_Your instructions_
All entries below are to be returned exactly, with pictures left out.
[Data for this exercise — start]
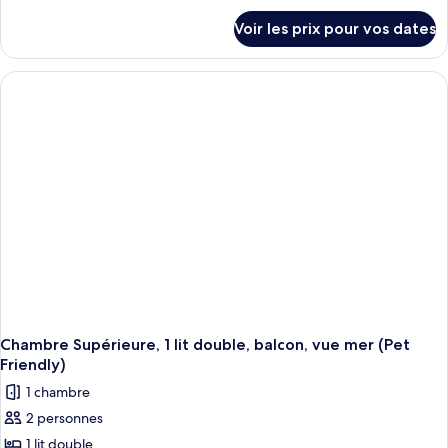
détails
Voir les prix pour vos dates
sur
le
type
de
chambre
Chambre
Standard,
plusieurs
lits,
non-
fumeurs
Chambre Supérieure, 1 lit double, balcon, vue mer (Pet
Friendly)
1 chambre
2 personnes
1 lit double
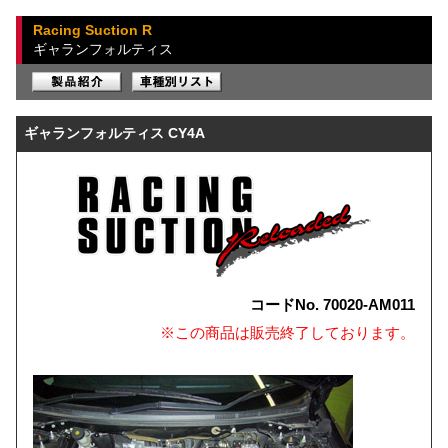
Racing Suction R
ギャランフォルティス
ギャランフォルティス CY4A
コードNo. 70020-AM011
※この商品は販売終了しております。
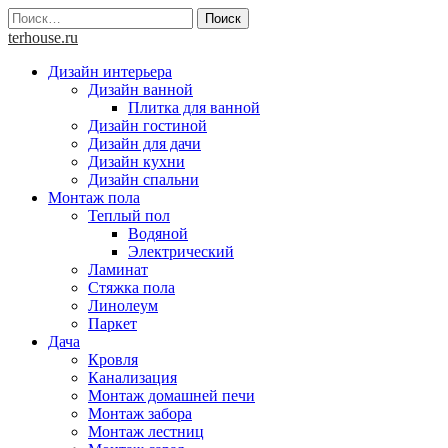
Skip
Найти:
to
terhouse.ru
content
Дизайн интерьера
Дизайн ванной
Плитка для ванной
Дизайн гостиной
Дизайн для дачи
Дизайн кухни
Дизайн спальни
Монтаж пола
Теплый пол
Водяной
Электрический
Ламинат
Стяжка пола
Линолеум
Паркет
Дача
Кровля
Канализация
Монтаж домашней печи
Монтаж забора
Монтаж лестниц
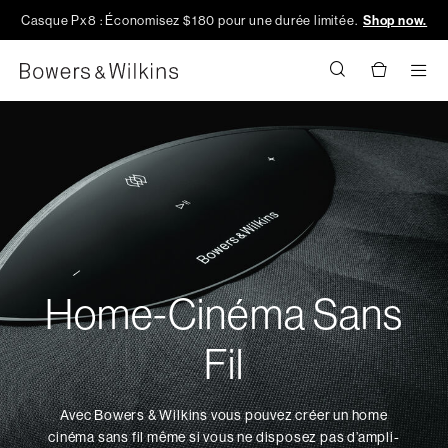
Casque Px8 : Économisez $180 pour une durée limitée.
Shop now.
Men
Home-Cinéma Sans
Fil
Avec Bowers & Wilkins vous pouvez créer un home
cinéma sans fil même si vous ne disposez pas d’ampli-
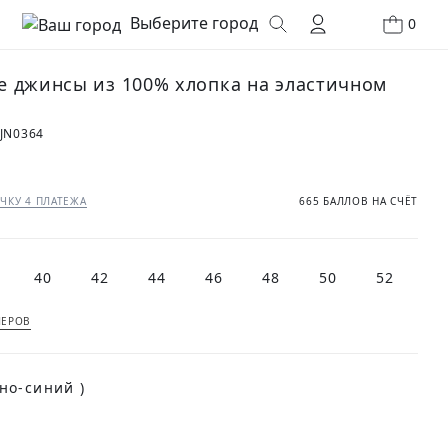
Выберите город
0
 джинсы из 100% хлопка на эластичном
JN0364
₽
ЧКУ 4 ПЛАТЕЖА
665 БАЛЛОВ НА СЧЁТ
40
42
44
46
48
50
52
МЕРОВ
(Темно-синий )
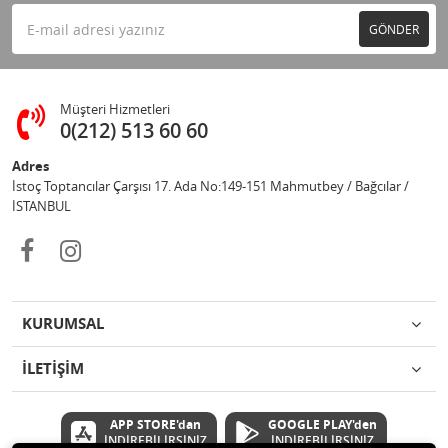
GÖNDER
Müşteri Hizmetleri
0(212) 513 60 60
Adres
İstoç Toptancılar Çarşısı 17. Ada No:149-151 Mahmutbey / Bağcılar /
İSTANBUL
KURUMSAL
İLETİŞİM
APP STORE'dan
GOOGLE PLAY'den
İNDİREBİLİRSİNİZ
İNDİREBİLİRSİNİZ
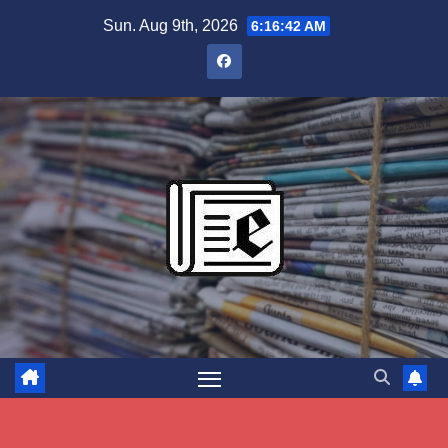
Skip
Sun. Aug 9th, 2026
6:16:43 AM
to
content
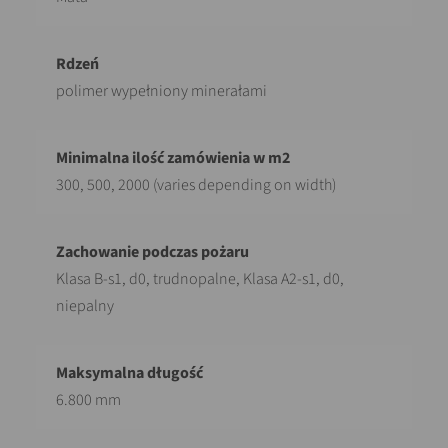
polimer wypełniony minerałami
300, 500, 2000 (varies depending on width)
Klasa B-s1, d0, trudnopalne, Klasa A2-s1, d0,
niepalny
6.800 mm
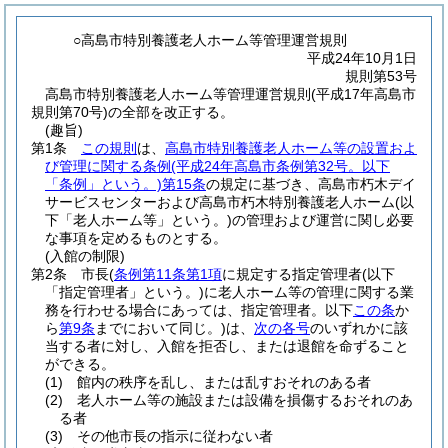
○高島市特別養護老人ホーム等管理運営規則
平成24年10月1日
規則第53号
高島市特別養護老人ホーム等管理運営規則(平成17年高島市
規則第70号)の全部を改正する。
(趣旨)
第1条
この規則
は、
高島市特別養護老人ホーム等の設置およ
び管理に関する条例
(平成24年高島市条例第32号。以下
「条例」という。)
第15条
の規定に基づき、高島市朽木デイ
サービスセンターおよび高島市朽木特別養護老人ホーム
(以
下「老人ホーム等」という。)
の管理および運営に関し必要
な事項を定めるものとする。
(入館の制限)
第2条
市長
(
条例第11条第1項
に規定する指定管理者
(以下
「指定管理者」という。)
に老人ホーム等の管理に関する業
務を行わせる場合にあっては、指定管理者。以下
この条
か
ら
第9条
までにおいて同じ。)
は、
次の各号
のいずれかに該
当する者に対し、入館を拒否し、または退館を命ずること
ができる。
(1)
館内の秩序を乱し、または乱すおそれのある者
(2)
老人ホーム等の施設または設備を損傷するおそれのあ
る者
(3)
その他市長の指示に従わない者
[Data for this exercise — finish]
_Your solution_
détails
Voir les prix pour vos dates
sur
le
type
de
chambre
Chambre
Standard,
plusieurs
lits,
non-
fumeurs
Chambre Supérieure, 1 lit double, balcon, vue mer (Pet
Friendly)
1 chambre
2 personnes
1 lit double
Racing Suction R
ギャランフォルティス
ギャランフォルティス CY4A
コードNo. 70020-AM011
※この商品は販売終了しております。
Skip
Найти:
to
terhouse.ru
content
Дизайн интерьера
Дизайн ванной
Плитка для ванной
Дизайн гостиной
Дизайн для дачи
Дизайн кухни
Дизайн спальни
Монтаж пола
Теплый пол
Водяной
Электрический
Ламинат
Стяжка пола
Линолеум
Паркет
Дача
Кровля
Канализация
Монтаж домашней печи
Монтаж забора
Монтаж лестниц
Casque Px8 : Économisez $180 pour une durée limitée.
Shop now.
Men
Home-Cinéma Sans
Fil
Avec Bowers & Wilkins vous pouvez créer un home
cinéma sans fil même si vous ne disposez pas d’ampli-
Выберите город
0
 джинсы из 100% хлопка на эластичном
JN0364
₽
ЧКУ 4 ПЛАТЕЖА
665 БАЛЛОВ НА СЧЁТ
40
42
44
46
48
50
52
МЕРОВ
(Темно-синий )
GÖNDER
Müşteri Hizmetleri
0(212) 513 60 60
Adres
İstoç Toptancılar Çarşısı 17. Ada No:149-151 Mahmutbey / Bağcılar /
İSTANBUL
KURUMSAL
İLETİŞİM
APP STORE'dan
GOOGLE PLAY'den
İNDİREBİLİRSİNİZ
İNDİREBİLİRSİNİZ
Skip
Sun. Aug 9th, 2026
6:16:43 AM
to
content
polimer wypełniony minerałami
300, 500, 2000 (varies depending on width)
Klasa B-s1, d0, trudnopalne, Klasa A2-s1, d0,
niepalny
6.800 mm
○高島市特別養護老人ホーム等管理運営規則
平成24年10月1日
規則第53号
高島市特別養護老人ホーム等管理運営規則(平成17年高島市
規則第70号)の全部を改正する。
(趣旨)
第1条
この規則
は、
高島市特別養護老人ホーム等の設置およ
び管理に関する条例
(平成24年高島市条例第32号。以下
「条例」という。)
第15条
の規定に基づき、高島市朽木デイ
サービスセンターおよび高島市朽木特別養護老人ホーム
(以
下「老人ホーム等」という。)
の管理および運営に関し必要
な事項を定めるものとする。
(入館の制限)
第2条
市長
(
条例第11条第1項
に規定する指定管理者
(以下
「指定管理者」という。)
に老人ホーム等の管理に関する業
務を行わせる場合にあっては、指定管理者。以下
この条
か
ら
第9条
までにおいて同じ。)
は、
次の各号
のいずれかに該
当する者に対し、入館を拒否し、または退館を命ずること
ができる。
(1)
館内の秩序を乱し、または乱すおそれのある者
(2)
老人ホーム等の施設または設備を損傷するおそれのあ
る者
(3)
その他市長の指示に従わない者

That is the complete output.